Verbatim output of the lines below is required, with the images omitted.

§ **Source material**
((

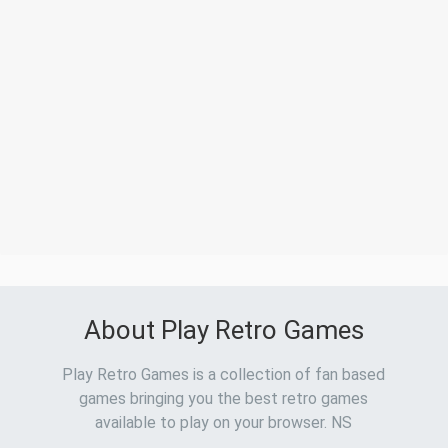
About Play Retro Games
Play Retro Games is a collection of fan based
games bringing you the best retro games
available to play on your browser. NS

))

§ **Reply to the exercise**
About Play Retro Games
Play Retro Games is a collection of fan based
games bringing you the best retro games
available to play on your browser. NS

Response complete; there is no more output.